The process to create delta-8 THC is part of the concern, Doyle said, because of the use of solvents.
“The chemicals that are being used to synthesize CBD to make delta-8 are creating byproducts that may not be safe for humans to ingest,” Doyle said. “And the process of synthesis itself needs to be done in a controlled and well-ventilated environment where workers can take adequate precautions to protect themselves from the fumes.”
“We should be concerned about making it available for human consumption until further research is done,” Doyle said. “Unfortunately, like many other cannabinoids, it hasn’t been extensively studied, so we don’t know very much about its safety profile.”
The cannabis industry itself is starting to do some of this research. The U.S. Cannabis Council, for which the Marijuana Policy Project’s Steve Hawkins is executive director, is a “strategic alliance” that includes both major advocacy orgs, large cannabis companies, and individuals who aim to “speak in one voice.” The Council worked with a private testing lab in California to test 16 samples of delta-8 products bought at shops and online vendors.
The group released a report in May that found THC levels ten times the .3% limit set by the 2018 Farm Bill. “More concerning,” Doyle said, is that seven of the 16 samples failed US Pharmacopeia standards for copper, chromium or nickel. The testing also found lead and residual compounds like methanol and acetone.
The conversation then turned to national regulation, and cannabis reform proposals before Congress, including a draft discussion bill called the Cannabis Administration and Opportunity Act (CAOA), for which the public comment window closed earlier this month. Doyle told the group of agriculture regulators Tuesday that “the FDA, due to its deep scientific expertise and the complexity of the cannabis plant, should be the primary agency to regulate the public health and safety impacts of this novel product.” The debate over who should oversee what in a national legalization scenario has proven to be among the most contentious, with many cannabis and hemp industry members explicitly opposed to the FDA having too broad a reach.
Doyle also called for a federal regulatory framework that would “encourage” the development of additional FDA-approved cannabinoid drugs, because, Doyle said “we’d like to have some more company in this space,” and for clear differentiation in “cannabinoid content between FDA approved medications and cannabinoid consumer goods.”
“Research into the therapeutic potential of cannabinoids is just beginning. The FDA is at a crossroads,” Doyle said. “They obviously must proceed carefully, especially in the way they regulate consumer goods so that it doesn’t just disincentivize the kind of research we and others would like to do to bring more FDA-approved medications to patients.”
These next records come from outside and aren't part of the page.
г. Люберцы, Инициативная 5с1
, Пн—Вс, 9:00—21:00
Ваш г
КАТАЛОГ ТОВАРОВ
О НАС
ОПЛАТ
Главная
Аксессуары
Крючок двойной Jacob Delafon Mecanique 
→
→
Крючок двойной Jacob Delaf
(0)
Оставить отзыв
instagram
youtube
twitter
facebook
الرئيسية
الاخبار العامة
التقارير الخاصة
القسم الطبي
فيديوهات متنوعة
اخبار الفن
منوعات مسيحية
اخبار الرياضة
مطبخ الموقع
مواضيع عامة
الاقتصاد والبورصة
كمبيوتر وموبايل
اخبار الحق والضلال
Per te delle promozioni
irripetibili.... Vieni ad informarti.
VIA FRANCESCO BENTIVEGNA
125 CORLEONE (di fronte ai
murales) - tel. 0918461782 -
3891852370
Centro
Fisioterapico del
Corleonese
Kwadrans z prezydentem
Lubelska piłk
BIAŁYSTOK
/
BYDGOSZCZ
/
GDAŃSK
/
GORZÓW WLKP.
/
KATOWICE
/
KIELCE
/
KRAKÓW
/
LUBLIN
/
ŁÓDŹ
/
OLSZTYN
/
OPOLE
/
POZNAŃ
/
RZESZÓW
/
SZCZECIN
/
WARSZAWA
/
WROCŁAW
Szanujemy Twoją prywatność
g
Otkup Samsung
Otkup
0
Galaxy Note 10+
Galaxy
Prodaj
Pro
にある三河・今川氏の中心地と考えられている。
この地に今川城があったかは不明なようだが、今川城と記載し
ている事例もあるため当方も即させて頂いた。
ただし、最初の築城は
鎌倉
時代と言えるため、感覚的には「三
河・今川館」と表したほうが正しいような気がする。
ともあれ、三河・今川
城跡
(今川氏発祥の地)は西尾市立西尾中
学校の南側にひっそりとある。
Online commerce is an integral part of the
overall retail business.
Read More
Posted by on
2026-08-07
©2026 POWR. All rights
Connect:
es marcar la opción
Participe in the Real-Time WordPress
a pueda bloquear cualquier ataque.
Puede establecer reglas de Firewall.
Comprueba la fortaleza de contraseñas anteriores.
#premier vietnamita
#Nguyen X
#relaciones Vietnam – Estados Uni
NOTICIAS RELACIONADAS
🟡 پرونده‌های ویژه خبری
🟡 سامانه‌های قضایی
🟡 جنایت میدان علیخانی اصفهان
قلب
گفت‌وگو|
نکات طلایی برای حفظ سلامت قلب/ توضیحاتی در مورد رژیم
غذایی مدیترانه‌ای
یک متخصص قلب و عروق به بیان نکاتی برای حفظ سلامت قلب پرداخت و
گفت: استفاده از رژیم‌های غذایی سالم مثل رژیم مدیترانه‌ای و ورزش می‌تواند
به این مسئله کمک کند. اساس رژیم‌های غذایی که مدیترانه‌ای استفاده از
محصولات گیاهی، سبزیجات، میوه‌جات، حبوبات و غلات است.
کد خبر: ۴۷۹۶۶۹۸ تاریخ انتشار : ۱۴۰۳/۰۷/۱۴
Greenwich Biosciences has the largest lobbying footprint of any cannabis or cannabinoid-related company in the nation, as Cannabis Wire was the first to report. The company has been lobbying in all fifty US states, and the company has also outspent every other cannabis company or organization, according to a Cannabis Wire analysis of disclosure reports.
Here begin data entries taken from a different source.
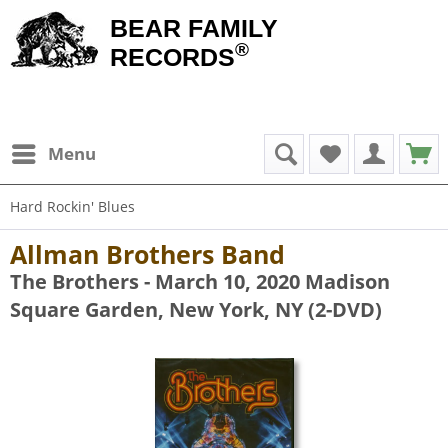
BEAR FAMILY
®
RECORDS
Menu
Hard Rockin' Blues
Allman Brothers Band
The Brothers - March 10, 2020 Madison
Square Garden, New York, NY (2-DVD)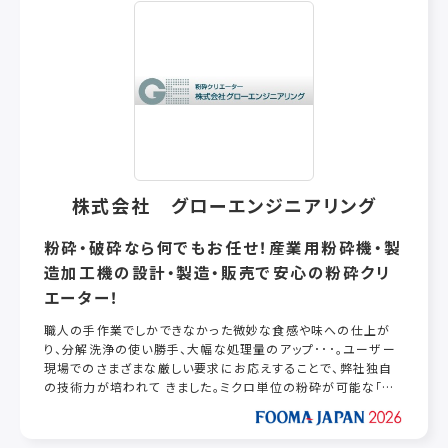
株式会社 グローエンジニアリング
粉砕・破砕なら何でもお任せ！産業用粉砕機・製
造加工機の設計・製造・販売で安心の粉砕クリ
エーター！
職人の手作業でしかできなかった微妙な食感や味への仕上が
り、分解洗浄の使い勝手、大幅な処理量のアップ･･･。ユーザー
現場でのさまざまな厳しい要求にお応えすることで、弊社独自
の技術力が培われて きました。ミクロ単位の粉砕が可能な「グ
ローミル」は、従来にはない高密度の石うすと0.005ミリのクリ
アランス調整を実現。ショウガなどの強 い繊維の食材でも前処
理無しに600kg／時間の量をペースト状に粉砕できる 「シャ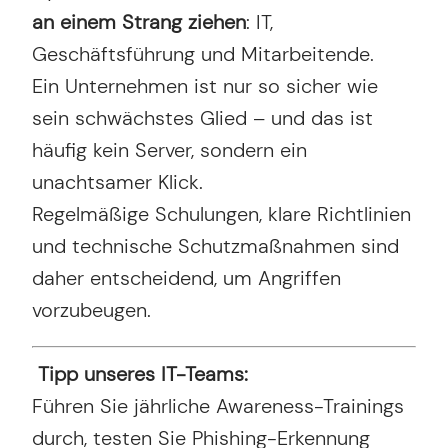
an einem Strang ziehen
: IT,
Geschäftsführung und Mitarbeitende.
Ein Unternehmen ist nur so sicher wie
sein schwächstes Glied – und das ist
häufig kein Server, sondern ein
unachtsamer Klick.
Regelmäßige Schulungen, klare Richtlinien
und technische Schutzmaßnahmen sind
daher entscheidend, um Angriffen
vorzubeugen.
Tipp unseres IT-Teams:
Führen Sie jährliche Awareness-Trainings
durch, testen Sie Phishing-Erkennung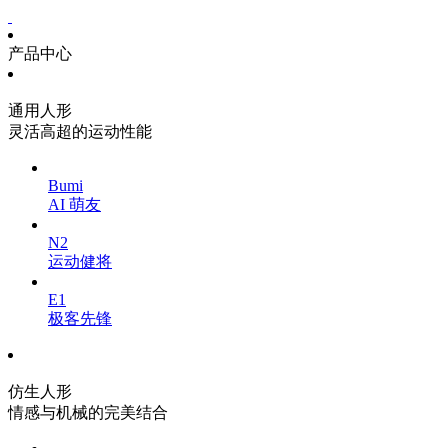
产品中心
通用人形
灵活高超的运动性能
Bumi
AI 萌友
N2
运动健将
E1
极客先锋
仿生人形
情感与机械的完美结合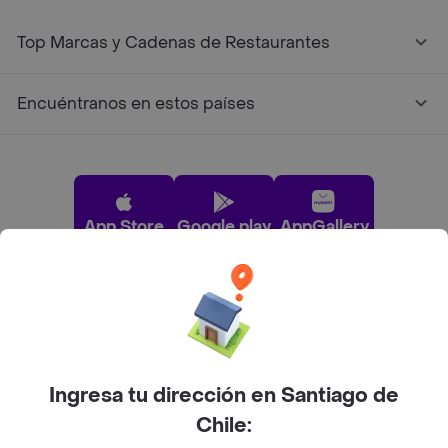
Top Marcas y Cadenas de Restaurantes
Encuéntranos en estos países
App Store
Google play
AppGallery
Pide tu comida favorita cerca de ti
Categorías
Ingresa tu dirección en Santiago de
Chile:
Únete a Rappi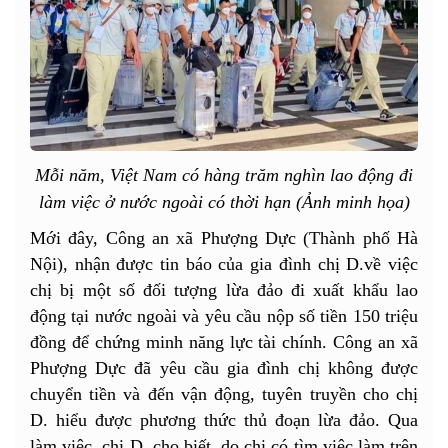
Mỗi năm, Việt Nam có hàng trăm nghìn lao động đi
làm việc ở nước ngoài có thời hạn (Ảnh minh họa)
Mới đây, Công an xã Phượng Dực (Thành phố Hà
Nội), nhận được tin báo của gia đình chị D.về việc
chị bị một số đối tượng lừa đảo đi xuất khẩu lao
động tại nước ngoài và yêu cầu nộp số tiền 150 triệu
đồng để chứng minh năng lực tài chính. Công an xã
Phượng Dực đã yêu cầu gia đình chị không được
chuyển tiền và đến vận động, tuyên truyền cho chị
D. hiểu được phương thức
thủ đoạn lừa đảo
. Qua
làm việc, chị D. cho biết, do chị có tìm việc làm trên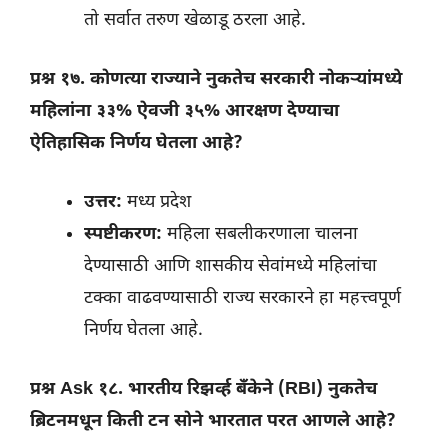
तो सर्वात तरुण खेळाडू ठरला आहे.
प्रश्न १७. कोणत्या राज्याने नुकतेच सरकारी नोकऱ्यांमध्ये
महिलांना ३३% ऐवजी ३५% आरक्षण देण्याचा
ऐतिहासिक निर्णय घेतला आहे?
उत्तर:
मध्य प्रदेश
स्पष्टीकरण:
महिला सबलीकरणाला चालना
देण्यासाठी आणि शासकीय सेवांमध्ये महिलांचा
टक्का वाढवण्यासाठी राज्य सरकारने हा महत्त्वपूर्ण
निर्णय घेतला आहे.
प्रश्न Ask १८. भारतीय रिझर्व्ह बँकेने (RBI) नुकतेच
ब्रिटनमधून किती टन सोने भारतात परत आणले आहे?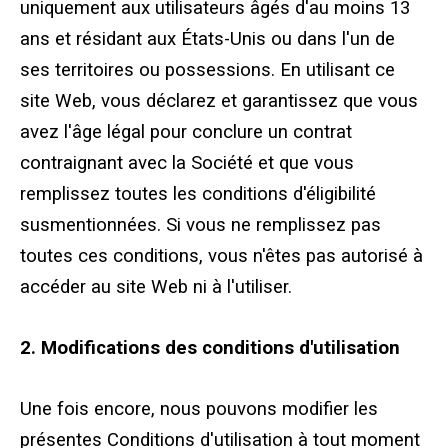
uniquement aux utilisateurs âgés d'au moins 13
Inscription par SMS et e-mail
ans et résidant aux États-Unis ou dans l'un de
ses territoires ou possessions. En utilisant ce
site Web, vous déclarez et garantissez que vous
avez l'âge légal pour conclure un contrat
contraignant avec la Société et que vous
remplissez toutes les conditions d'éligibilité
susmentionnées. Si vous ne remplissez pas
toutes ces conditions, vous n'êtes pas autorisé à
accéder au site Web ni à l'utiliser.
2. Modifications des conditions d'utilisation
Une fois encore, nous pouvons modifier les
présentes Conditions d'utilisation à tout moment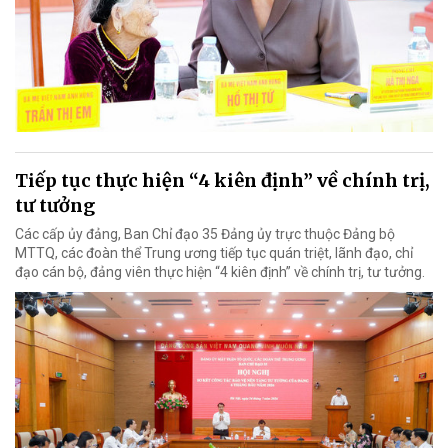
Tiếp tục thực hiện “4 kiên định” về chính trị,
tư tưởng
Các cấp ủy đảng, Ban Chỉ đạo 35 Đảng ủy trực thuộc Đảng bộ
MTTQ, các đoàn thể Trung ương tiếp tục quán triệt, lãnh đạo, chỉ
đạo cán bộ, đảng viên thực hiện “4 kiên định” về chính trị, tư tưởng.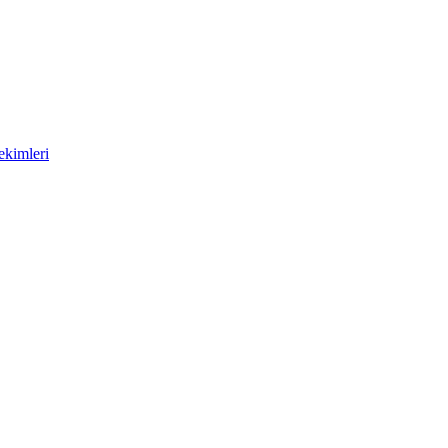
ekimleri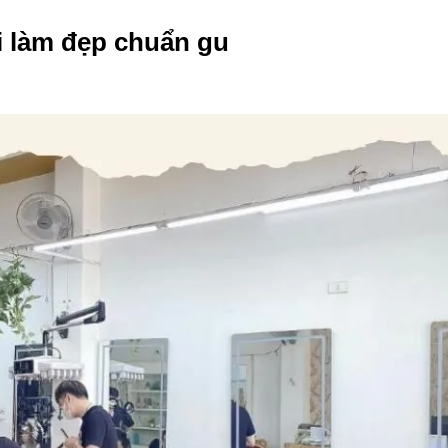
ai làm đẹp chuẩn gu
NASDA members approved the hemp policy amendment, put forth by Vermont Secretary Anson Tebbetts, Maine Commissioner Amanda Beal, New Jersey Secretary Douglas Fisher, Connecticut Commissioner Brian Hurlburt, and Delaware Secretary Michael Scuse.
NASDA members also elected new officers, including New York Agriculture Commissioner Richard A. Ball as president of NASDA for the next year.